The rest of the movie is beside the point, for this question is at the heart of its meaning. Would Hammer have acted any differently if he had known that the box held the awesome power of the bomb? Could he have forced himself to act differently? Could he have tamped down his instinctual drives and taken the leap onto a higher ethical plane, all at once, over the course of a day or week, in the face of potentially unimaginable riches, just because of a little new knowledge? One doubts it, though in actuality, we count on it happening every day of our lives. We are now led in this country by a man like Hammer, a man who indulges as an open secret his every instinctual drive and who evinces neither the ability nor desire to subordinate his id to the demands of reason.

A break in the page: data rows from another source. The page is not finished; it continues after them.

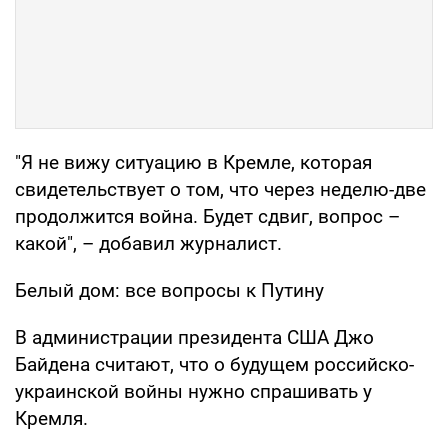
"Я не вижу ситуацию в Кремле, которая
свидетельствует о том, что через неделю-две
продолжится война. Будет сдвиг, вопрос –
какой", – добавил журналист.
Белый дом: все вопросы к Путину
В администрации президента США Джо
Байдена считают, что о будущем российско-
украинской войны нужно спрашивать у
Кремля.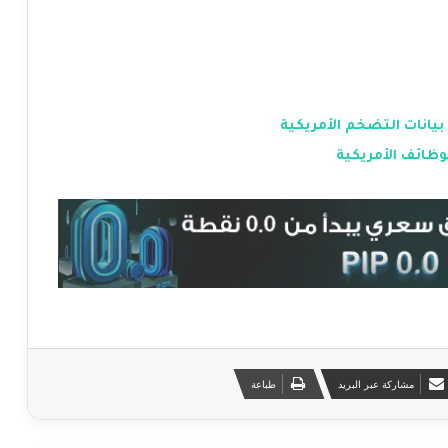
يانات التضخم الأمريكية
وظائف الأمريكية
مشاركة عبر البريد
طباعة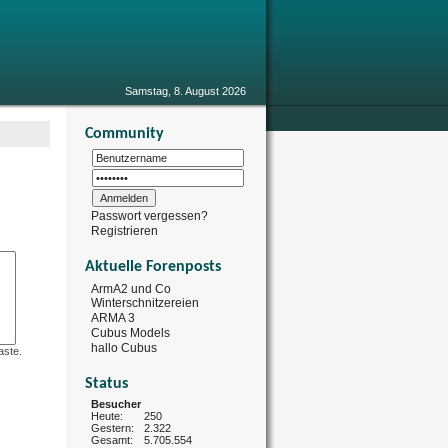
Samstag, 8. August 2026
Community
Passwort vergessen?
Registrieren
Aktuelle Forenposts
ArmA2 und Co
Winterschnitzereien
ARMA 3
Cubus Models
hallo Cubus
ste.
Status
Besucher
Heute:
250
Gestern:
2.322
Gesamt:
5.705.554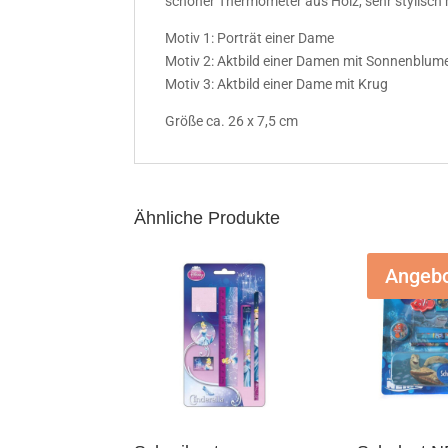
schöner Thermometer aus Holz, sehr stylisch 
Motiv 1: Porträt einer Dame
Motiv 2: Aktbild einer Damen mit Sonnenblum
Motiv 3: Aktbild einer Dame mit Krug
Größe ca. 26 x 7,5 cm
Ähnliche Produkte
Angebo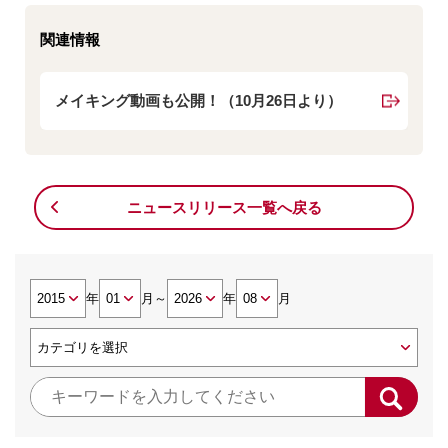
関連情報
メイキング動画も公開！（10月26日より）
ニュースリリース一覧へ戻る
年
月
～
年
月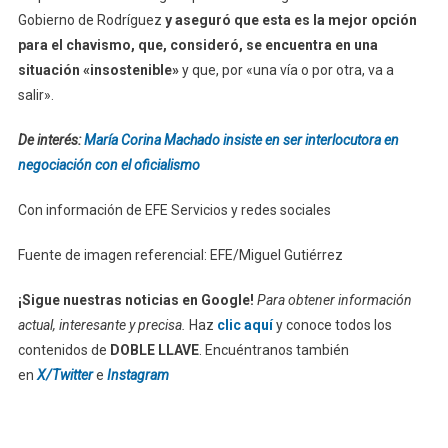
Gobierno de Rodríguez
y aseguró que esta es la mejor opción
para el chavismo, que, consideró, se encuentra en una
situación «insostenible»
y que, por «una vía o por otra, va a
salir».
De interés:
María Corina Machado insiste en ser interlocutora en
negociación con el oficialismo
Con información de EFE Servicios y redes sociales
Fuente de imagen referencial: EFE/Miguel Gutiérrez
¡Sigue nuestras noticias en Google!
Para obtener información
actual, interesante y precisa.
Haz
clic aquí
y conoce todos los
contenidos de
DOBLE LLAVE
. Encuéntranos también
en
X/Twitter
e
Instagram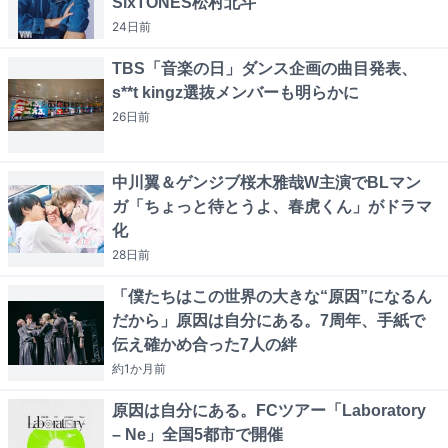
SixTONES松村北斗
24日
前
TBS「音楽の日」ダンス企画の曲目発表、
s**t kingz選抜メンバーも明らかに
26日
前
中川翼＆ゲンジブ桜木雅哉W主演でBLマン
ガ「ちょっと待とうよ、春虎くん」がドラマ
化
28日
前
「僕たちはこの世界の大きな“原因”になるん
だから」原因は自分にある。7周年、手紙で
伝え確かめ合った7人の絆
約1か月
前
原因は自分にある。FCツアー「Laboratory
– Ne」全国5都市で開催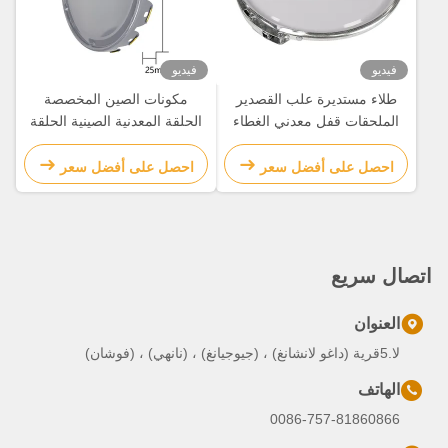
فيديو
فيديو
طلاء مستديرة علب القصدير
مكونات الصين المخصصة
الملحقات قفل معدني الغطاء
الحلقة المعدنية الصينية الحلقة
حلقة ل 1-5 جالون علب
المعدنية الغطاء مع غطاء PVC
القصدير
احصل على أفضل سعر
احصل على أفضل سعر
اتصال سريع
العنوان
لا.5قرية (داغو لانشانغ) ، (جيوجيانغ) ، (نانهي) ، (فوشان)
الهاتف
0086-757-81860866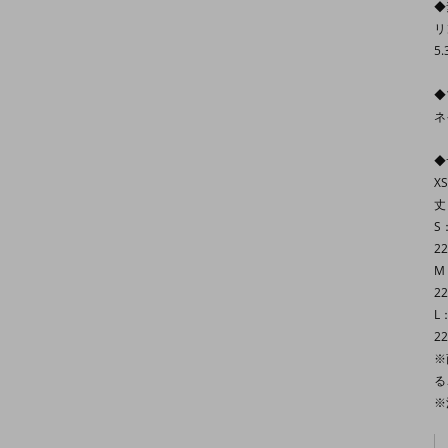
◆
リ
5.
◆
ネ
◆
X
丈
S
2
M
2
L
2
※
る
※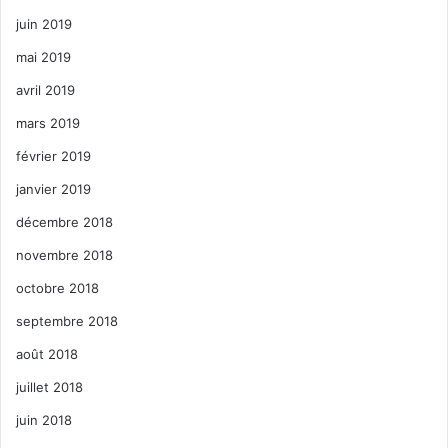
juin 2019
mai 2019
avril 2019
mars 2019
février 2019
janvier 2019
décembre 2018
novembre 2018
octobre 2018
septembre 2018
août 2018
juillet 2018
juin 2018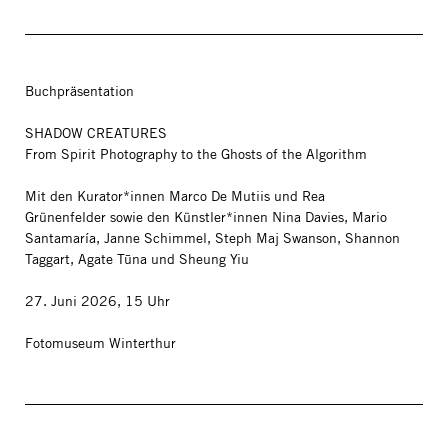
Buchpräsentation
SHADOW CREATURES
From Spirit Photography to the Ghosts of the Algorithm
Mit den Kurator*innen Marco De Mutiis und Rea
Grünenfelder sowie den Künstler*innen Nina Davies, Mario
Santamaría, Janne Schimmel, Steph Maj Swanson, Shannon
Taggart, Agate Tūna und Sheung Yiu
27. Juni 2026, 15 Uhr
Fotomuseum Winterthur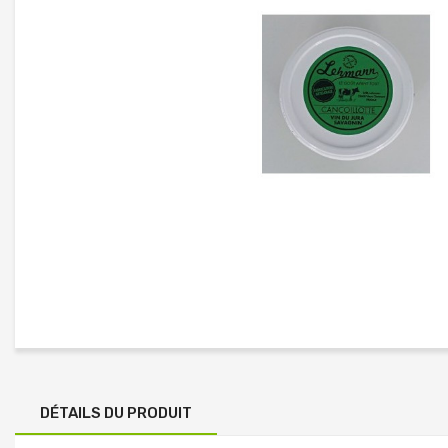
DÉTAILS DU PRODUIT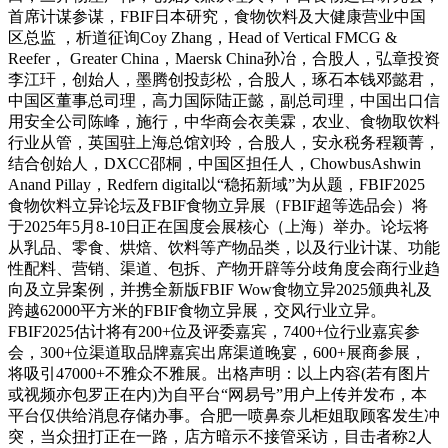
首席计谋参谋，FBIF日本研究，食物饮料及大健康营业中国
区总监 ，析道征询Coy Zhang，Head of Vertical FMCG &
Reefer， Greater China，Maersk China孙冶，合股人，弘章投资
李江玕，创始人，墨腾创投彭松，合股人，琢石本钱邓懿君，
中国区董事总司理，高力国际陆正懿，副总司理，中国出口信
用安全公司陈峰，施行，中华商会衣美霖，农业、食物取饮料
行业从管，英国驻上海总馆刘玲，合股人，安永税务程颖菁，
结合创始人，DXCC邵桐，中国区担任人，ChowbusAshwin
Anand Pillay，Redfern digital以“稳拓新域”为从题，FBIF2025
食物饮料立异论坛及FBIF食物立异展（FBIF超等选品会）将
于2025年5月8-10日正在国度会展核心（上海）举办。论坛将
从乳品、零食、烘焙、饮料等产物品类，以及行业计谋、功能
性配料、营销、渠道、包拆、产物开辟等分歧角度会商行业趋
向及立异案例，并携全新版FBIF Wow食物立异2025颁典礼及
跨越62000平方米的FBIF食物立异展，交风行业立异。
FBIF2025估计将有200+位及评委嘉宾，7400+位行业嘉宾参
会，300+位渠道取品牌嘉宾出席渠道晚宴，600+展商参展，
将吸引47000+不雅众不雅展。出格声明：以上内容(若有图片
或视频亦包罗正在内)为自平台“网易号”用户上传并发布，本
平台仅供给消息存储办事。合肥一喷鼻奈儿柜姐取顾客发生冲
突，当众扭打正在一路，店方暗示不接管采访，目击者称2人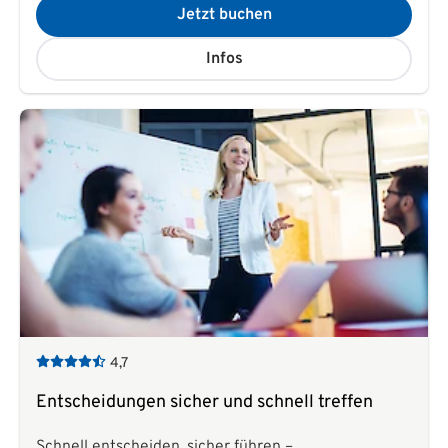
Jetzt buchen
Infos
4,7
Entscheidungen sicher und schnell treffen
Schnell entscheiden, sicher führen –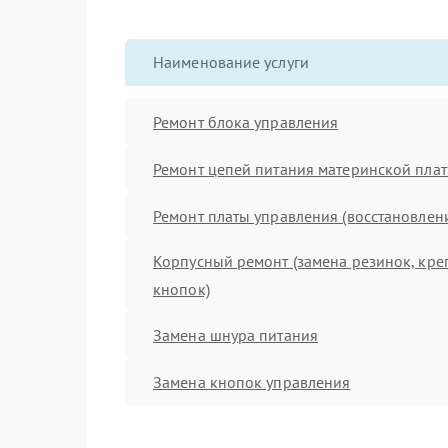
Наименование услуги
Ремонт блока управления
Ремонт цепей питания материнской пла
Ремонт платы управления (восстановлен
Корпусный ремонт (замена резинок, кре
кнопок)
Замена шнура питания
Замена кнопок управления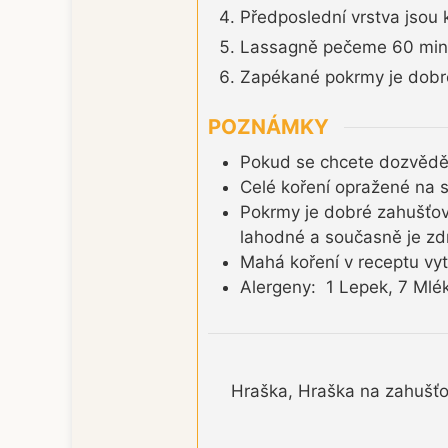
Předposlední vrstva jsou 
Lassagně pečeme 60 minut 
Zapékané pokrmy je dobré 
POZNÁMKY
Pokud se chcete dozvědět 
Celé koření opražené na s
Pokrmy je dobré zahušťov
lahodné a současně je zdr
Mahá koření v receptu vyt
Alergeny: 1 Lepek, 7 Mlé
Hraška, Hraška na zahušťov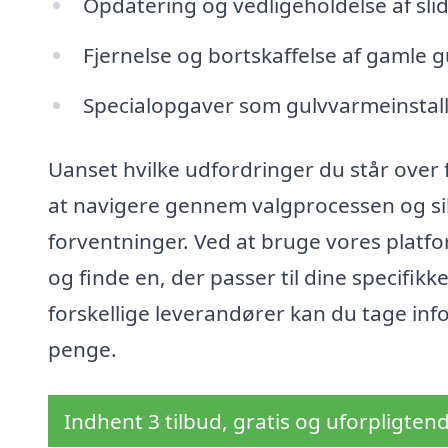
Opdatering og vedligeholdelse af sli
Fjernelse og bortskaffelse af gamle 
Specialopgaver som gulvvarmeinstall
Uanset hvilke udfordringer du står over 
at navigere gennem valgprocessen og sikre
forventninger. Ved at bruge vores platf
og finde en, der passer til dine specifik
forskellige leverandører kan du tage inf
penge.
Indhent 3 tilbud, gratis og uforpligten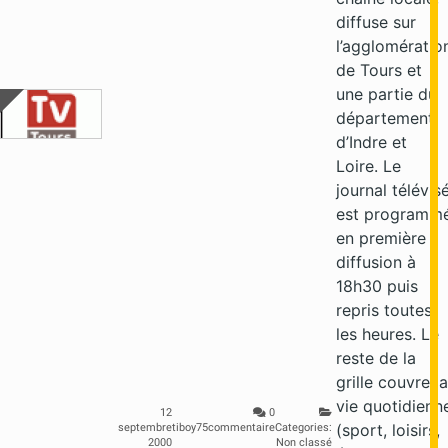
diffuse sur
l’agglomératio
de Tours et
une partie du
département
d’Indre et
Loire. Le
journal télévis
est programm
en première
diffusion à
18h30 puis
repris toutes
les heures. Le
reste de la
grille couvre la
vie quotidienn
12
0
(sport, loisirs,
septembre
tiboy75
commentaire
Categories:
2000
Non classé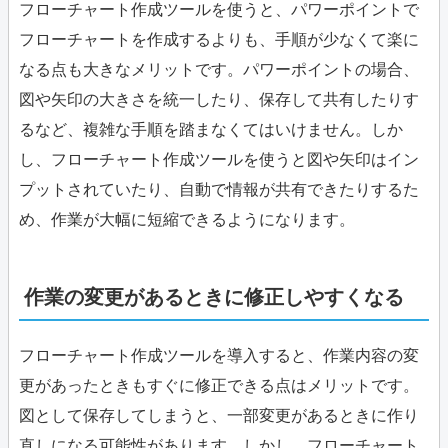
フローチャート作成ツールを使うと、パワーポイントで
フローチャートを作成するよりも、手順が少なくて楽に
なる点も大きなメリットです。パワーポイントの場合、
図や矢印の大きさを統一したり、保存して共有したりす
るなど、複雑な手順を踏まなくてはいけません。しか
し、フローチャート作成ツールを使うと図や矢印はイン
プットされていたり、自動で情報が共有できたりするた
め、作業が大幅に短縮できるようになります。
作業の変更があるときに修正しやすくなる
フローチャート作成ツールを導入すると、作業内容の変
更があったときもすぐに修正できる点はメリットです。
図として保存してしまうと、一部変更があるときに作り
直しになる可能性があります。しかし、フローチャート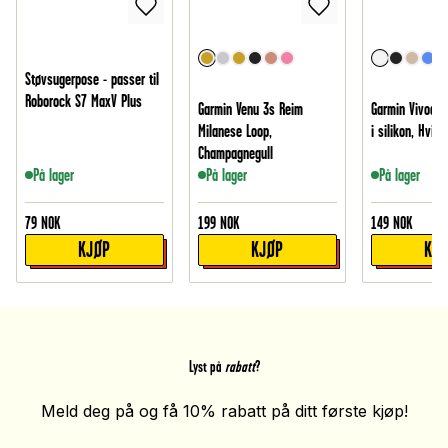
Støvsugerpose - passer til
Roborock S7 MaxV Plus
Garmin Venu 3s Reim
Garmin Vivoact
Milanese Loop,
i silikon, Hvit
Champagnegull
På lager
På lager
På lager
79
NOK
199
NOK
149
NOK
KJØP
KJØP
KJ
Lyst på
rabatt
?
Meld deg på og få 10% rabatt på ditt første kjøp!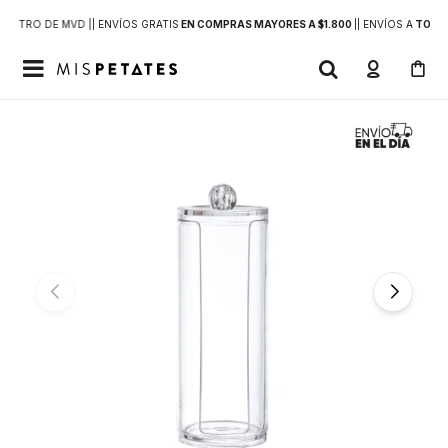
DENTRO DE MVD |
| ENVÍOS GRATIS
EN COMPRAS MAYORES A $1.800
|
| ENVÍOS A
TODO 
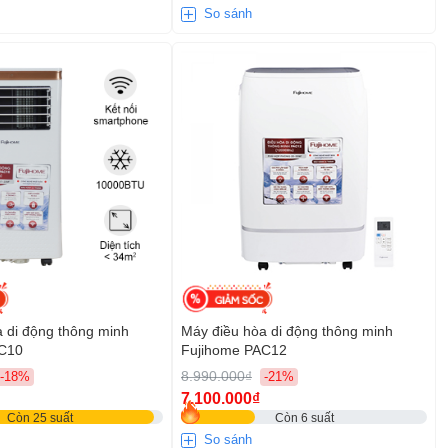
So sánh
 di động thông minh
Máy điều hòa di động thông minh
AC10
Fujihome PAC12
8.990.000₫
-18%
-21%
7.100.000₫
Còn 25 suất
Còn 6 suất
So sánh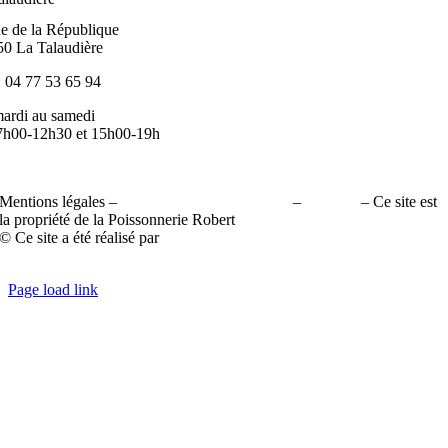
ue de la République
50 La Talaudière
: 04 77 53 65 94
ardi au samedi
7h00-12h30 et 15h00-19h
Mentions légales –
Politique de confidentialité
–
Cookies
– Ce site est
la propriété de la Poissonnerie Robert
© Ce site a été réalisé par
PAPERMINT création – Photographies :
PAPERMINT création – Tous droits réservés
Page load link
Aller
en
haut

Yet now he holds the key to the box, the box which is no longer the metaphor in a film. Is it reasonable to believe that such a man can achieve what Hammer finally did achieve, though admittedly too late: to realize that he is over his head and must hand the key to someone else?


But it would not be enough in any case. Another such a one would come along again soon. Perhaps a time will come when men such as this are denied the key in the first place, or when the key no longer finds any box to open. One doubts it, though we count on it happening every day of our lives.